Action item ▸ With all pictures omitted, return verbatim the lines from the beginning of the records below through the line containing "et harmonieux. Les".

Stored data entries:

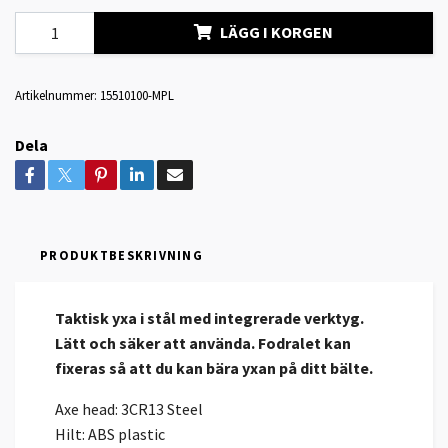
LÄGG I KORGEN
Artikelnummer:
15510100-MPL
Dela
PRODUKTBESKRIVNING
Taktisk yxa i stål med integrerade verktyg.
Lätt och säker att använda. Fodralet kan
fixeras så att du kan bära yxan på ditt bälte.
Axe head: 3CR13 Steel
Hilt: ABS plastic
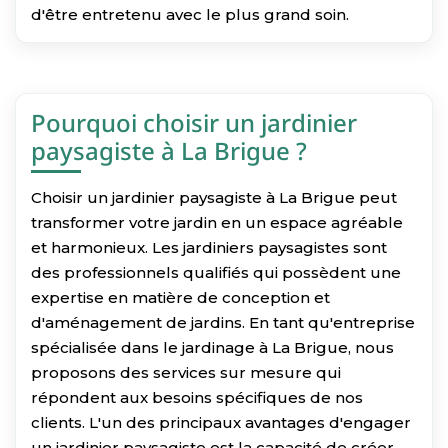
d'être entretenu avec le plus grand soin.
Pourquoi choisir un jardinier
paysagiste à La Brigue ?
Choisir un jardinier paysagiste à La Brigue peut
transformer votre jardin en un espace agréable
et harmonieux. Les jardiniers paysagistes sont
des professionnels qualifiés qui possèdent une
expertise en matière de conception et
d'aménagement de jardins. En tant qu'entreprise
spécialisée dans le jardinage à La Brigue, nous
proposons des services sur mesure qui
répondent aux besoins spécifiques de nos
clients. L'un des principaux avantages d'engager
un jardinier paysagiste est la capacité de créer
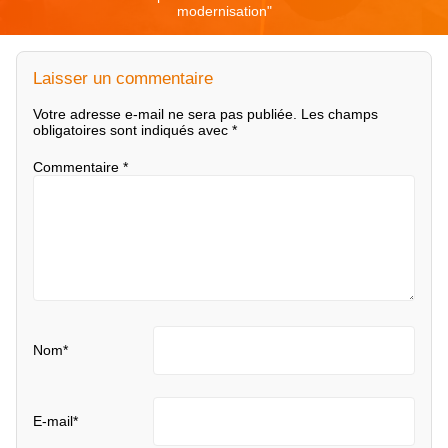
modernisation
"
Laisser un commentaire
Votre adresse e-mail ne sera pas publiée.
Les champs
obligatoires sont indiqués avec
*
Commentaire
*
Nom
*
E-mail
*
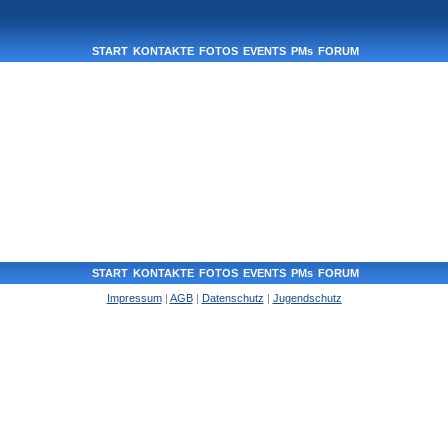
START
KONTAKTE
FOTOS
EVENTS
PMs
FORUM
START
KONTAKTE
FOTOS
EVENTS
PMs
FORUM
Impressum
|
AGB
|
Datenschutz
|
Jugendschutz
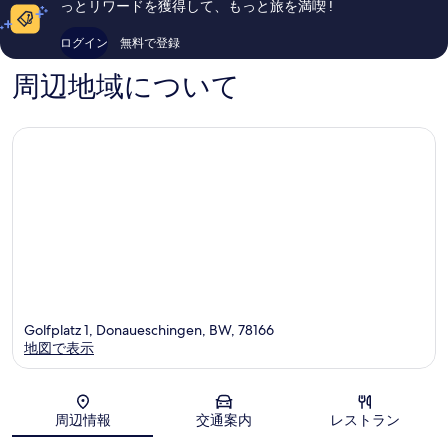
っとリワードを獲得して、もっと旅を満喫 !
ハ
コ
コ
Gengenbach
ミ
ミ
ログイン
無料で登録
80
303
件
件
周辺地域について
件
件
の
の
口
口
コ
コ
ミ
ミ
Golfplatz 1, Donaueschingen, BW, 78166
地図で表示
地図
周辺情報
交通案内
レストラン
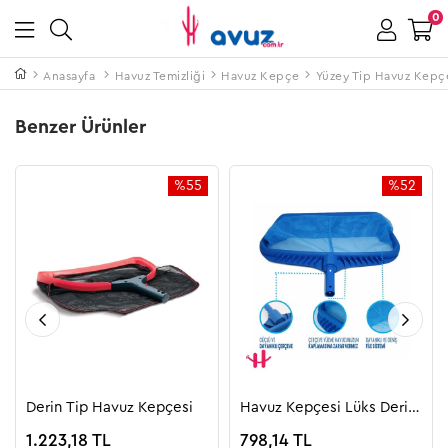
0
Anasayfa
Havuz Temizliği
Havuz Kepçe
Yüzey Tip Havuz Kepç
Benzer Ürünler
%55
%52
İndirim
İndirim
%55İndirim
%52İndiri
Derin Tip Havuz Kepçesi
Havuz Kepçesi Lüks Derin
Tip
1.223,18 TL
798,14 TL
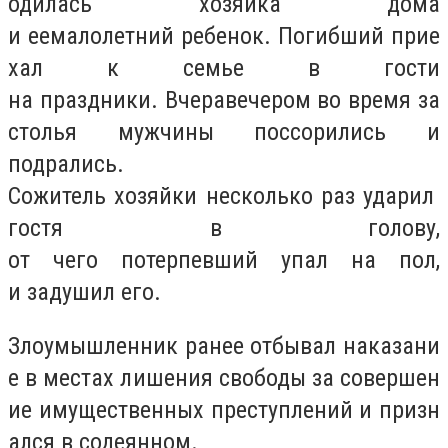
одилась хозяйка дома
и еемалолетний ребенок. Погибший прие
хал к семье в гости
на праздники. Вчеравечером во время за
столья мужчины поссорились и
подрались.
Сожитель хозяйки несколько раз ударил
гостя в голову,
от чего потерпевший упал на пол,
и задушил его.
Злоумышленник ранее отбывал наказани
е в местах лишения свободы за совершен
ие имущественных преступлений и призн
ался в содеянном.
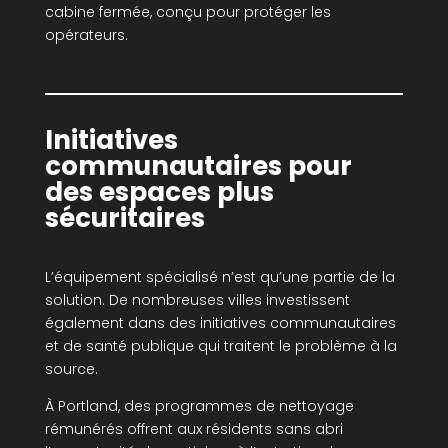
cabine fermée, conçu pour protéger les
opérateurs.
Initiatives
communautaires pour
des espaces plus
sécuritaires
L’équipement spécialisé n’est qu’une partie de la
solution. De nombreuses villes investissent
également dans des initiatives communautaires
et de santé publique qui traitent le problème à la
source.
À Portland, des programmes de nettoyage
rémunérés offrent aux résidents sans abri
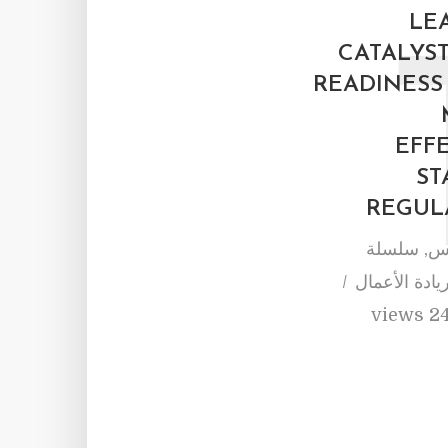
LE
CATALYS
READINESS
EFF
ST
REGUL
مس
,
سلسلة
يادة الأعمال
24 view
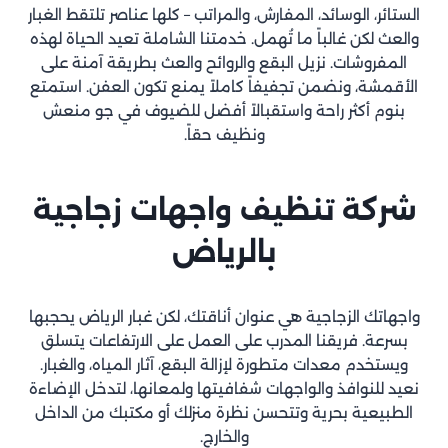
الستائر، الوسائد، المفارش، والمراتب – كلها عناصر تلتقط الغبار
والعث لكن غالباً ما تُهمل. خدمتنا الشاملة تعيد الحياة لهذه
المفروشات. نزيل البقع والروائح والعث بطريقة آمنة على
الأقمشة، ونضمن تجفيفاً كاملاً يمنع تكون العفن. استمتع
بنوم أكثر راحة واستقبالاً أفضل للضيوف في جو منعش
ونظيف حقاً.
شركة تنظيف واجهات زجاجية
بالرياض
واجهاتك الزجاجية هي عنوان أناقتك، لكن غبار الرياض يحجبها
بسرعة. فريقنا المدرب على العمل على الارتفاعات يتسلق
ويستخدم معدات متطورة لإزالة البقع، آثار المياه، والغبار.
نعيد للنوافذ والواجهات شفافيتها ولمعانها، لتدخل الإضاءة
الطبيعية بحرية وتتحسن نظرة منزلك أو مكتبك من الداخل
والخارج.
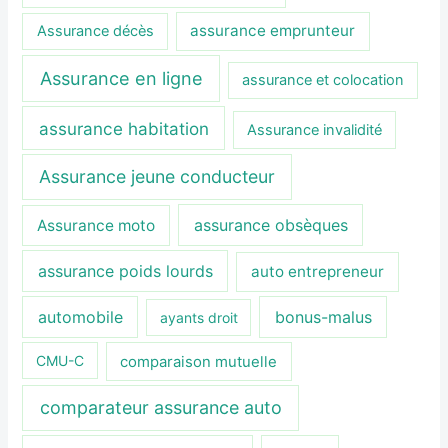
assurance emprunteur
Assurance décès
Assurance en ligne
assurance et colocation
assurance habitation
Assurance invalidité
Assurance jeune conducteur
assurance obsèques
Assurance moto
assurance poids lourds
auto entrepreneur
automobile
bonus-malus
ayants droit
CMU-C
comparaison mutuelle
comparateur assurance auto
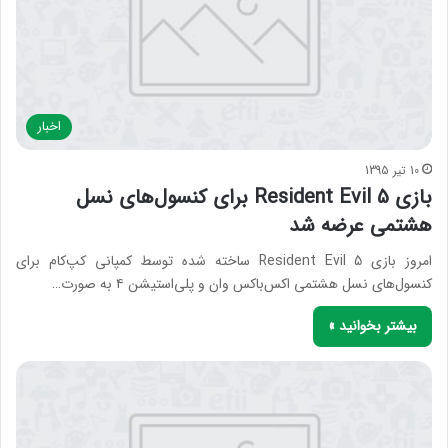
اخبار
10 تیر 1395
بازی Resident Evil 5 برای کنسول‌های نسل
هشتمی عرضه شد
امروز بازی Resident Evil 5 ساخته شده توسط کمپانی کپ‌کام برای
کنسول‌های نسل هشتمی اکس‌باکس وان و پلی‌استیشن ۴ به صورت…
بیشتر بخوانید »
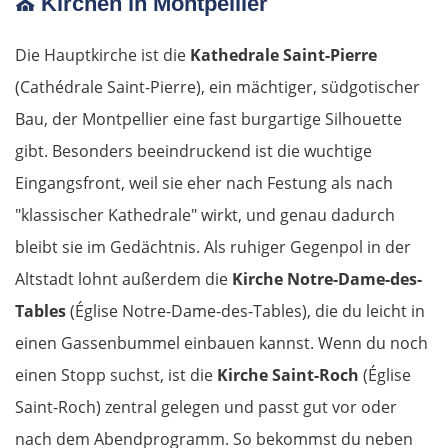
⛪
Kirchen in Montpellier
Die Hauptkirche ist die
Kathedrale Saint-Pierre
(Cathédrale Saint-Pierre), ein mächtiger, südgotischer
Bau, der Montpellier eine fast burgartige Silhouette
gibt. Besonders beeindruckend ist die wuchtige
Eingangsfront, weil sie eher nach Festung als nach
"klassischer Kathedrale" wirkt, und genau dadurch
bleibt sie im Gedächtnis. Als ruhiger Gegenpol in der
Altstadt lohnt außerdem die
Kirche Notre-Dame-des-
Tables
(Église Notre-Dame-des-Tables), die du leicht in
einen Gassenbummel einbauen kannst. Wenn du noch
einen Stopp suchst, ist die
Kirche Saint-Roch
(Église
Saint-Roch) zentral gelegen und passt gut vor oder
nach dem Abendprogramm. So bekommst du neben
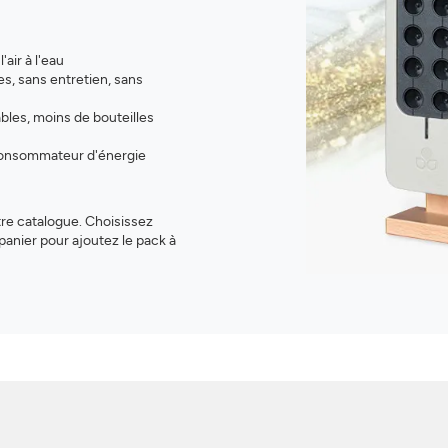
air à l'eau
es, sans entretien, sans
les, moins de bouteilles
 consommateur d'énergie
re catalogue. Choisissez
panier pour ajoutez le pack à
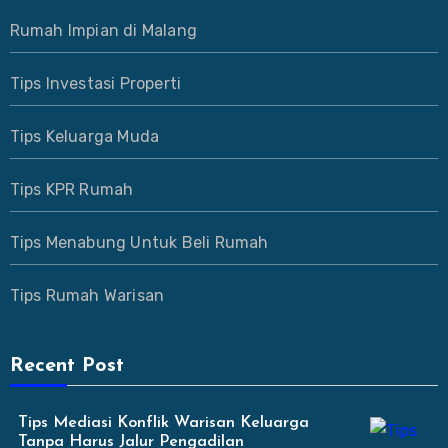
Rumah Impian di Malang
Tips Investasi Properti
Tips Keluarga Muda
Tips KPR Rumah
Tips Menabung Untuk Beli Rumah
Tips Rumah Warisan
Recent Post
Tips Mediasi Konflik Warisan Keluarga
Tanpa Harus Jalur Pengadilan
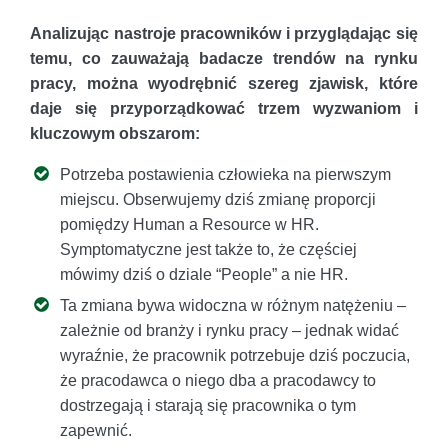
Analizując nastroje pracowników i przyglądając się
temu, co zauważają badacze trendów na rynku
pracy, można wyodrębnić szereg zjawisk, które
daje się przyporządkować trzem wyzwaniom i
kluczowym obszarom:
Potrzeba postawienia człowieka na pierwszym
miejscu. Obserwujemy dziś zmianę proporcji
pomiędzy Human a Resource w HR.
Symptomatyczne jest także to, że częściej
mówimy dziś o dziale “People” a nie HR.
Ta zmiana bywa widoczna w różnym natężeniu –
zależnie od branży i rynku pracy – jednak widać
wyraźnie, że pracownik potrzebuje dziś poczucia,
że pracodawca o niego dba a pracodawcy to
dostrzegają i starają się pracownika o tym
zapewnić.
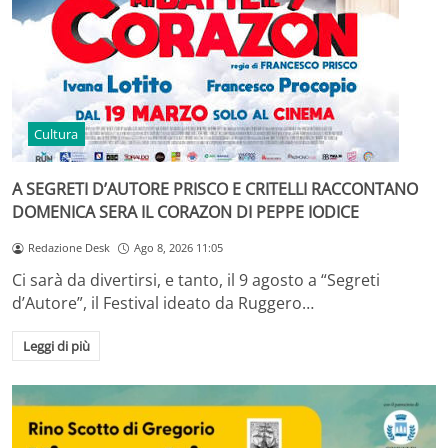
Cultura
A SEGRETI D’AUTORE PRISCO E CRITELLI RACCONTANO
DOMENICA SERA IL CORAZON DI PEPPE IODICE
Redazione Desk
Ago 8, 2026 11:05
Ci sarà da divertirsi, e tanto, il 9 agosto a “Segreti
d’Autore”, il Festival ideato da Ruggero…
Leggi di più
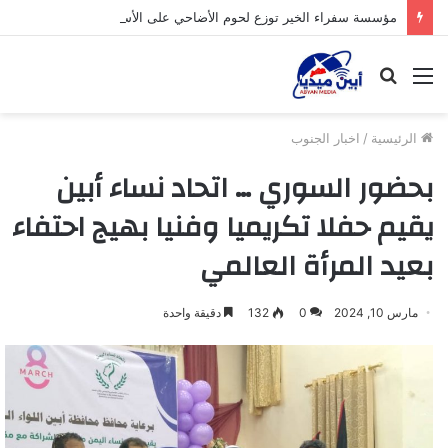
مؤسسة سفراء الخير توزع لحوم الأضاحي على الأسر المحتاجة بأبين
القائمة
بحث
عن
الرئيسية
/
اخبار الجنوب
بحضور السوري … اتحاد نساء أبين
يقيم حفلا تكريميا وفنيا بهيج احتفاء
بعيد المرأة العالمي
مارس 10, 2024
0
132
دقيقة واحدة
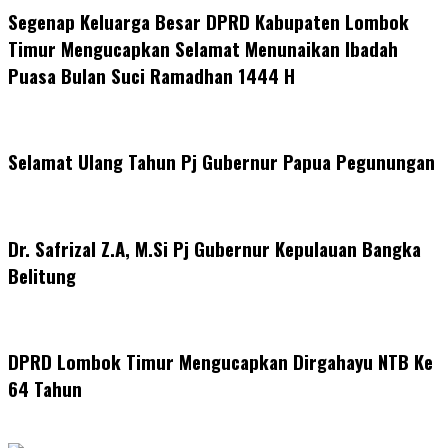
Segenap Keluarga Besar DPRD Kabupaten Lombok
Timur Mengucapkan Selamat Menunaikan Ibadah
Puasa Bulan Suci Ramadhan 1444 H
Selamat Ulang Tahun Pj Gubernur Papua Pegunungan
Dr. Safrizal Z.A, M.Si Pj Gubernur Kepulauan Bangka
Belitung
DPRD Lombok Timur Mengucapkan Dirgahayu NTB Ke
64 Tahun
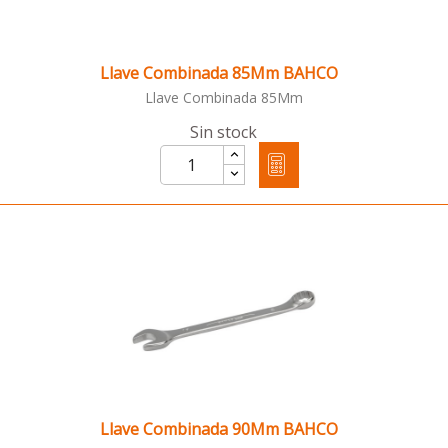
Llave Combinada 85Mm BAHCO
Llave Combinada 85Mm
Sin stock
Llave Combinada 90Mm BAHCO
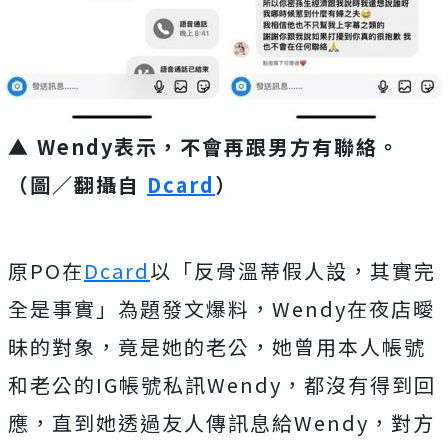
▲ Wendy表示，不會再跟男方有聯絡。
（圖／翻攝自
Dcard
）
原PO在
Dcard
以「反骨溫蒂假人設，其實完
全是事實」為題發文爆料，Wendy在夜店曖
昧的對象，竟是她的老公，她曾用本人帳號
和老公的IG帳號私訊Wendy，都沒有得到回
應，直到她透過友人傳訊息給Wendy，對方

Answer space ▸
LÄGG I KORGEN
Artikelnummer:
15510100-MPL
Dela
PRODUKTBESKRIVNING
Taktisk yxa i stål med integrerade verktyg.
Lätt och säker att använda. Fodralet kan
fixeras så att du kan bära yxan på ditt bälte.
Axe head: 3CR13 Steel
Hilt: ABS plastic
d'être entretenu avec le plus grand soin.
Pourquoi choisir un jardinier
paysagiste à La Brigue ?
Choisir un jardinier paysagiste à La Brigue peut
transformer votre jardin en un espace agréable
et harmonieux. Les jardiniers paysagistes sont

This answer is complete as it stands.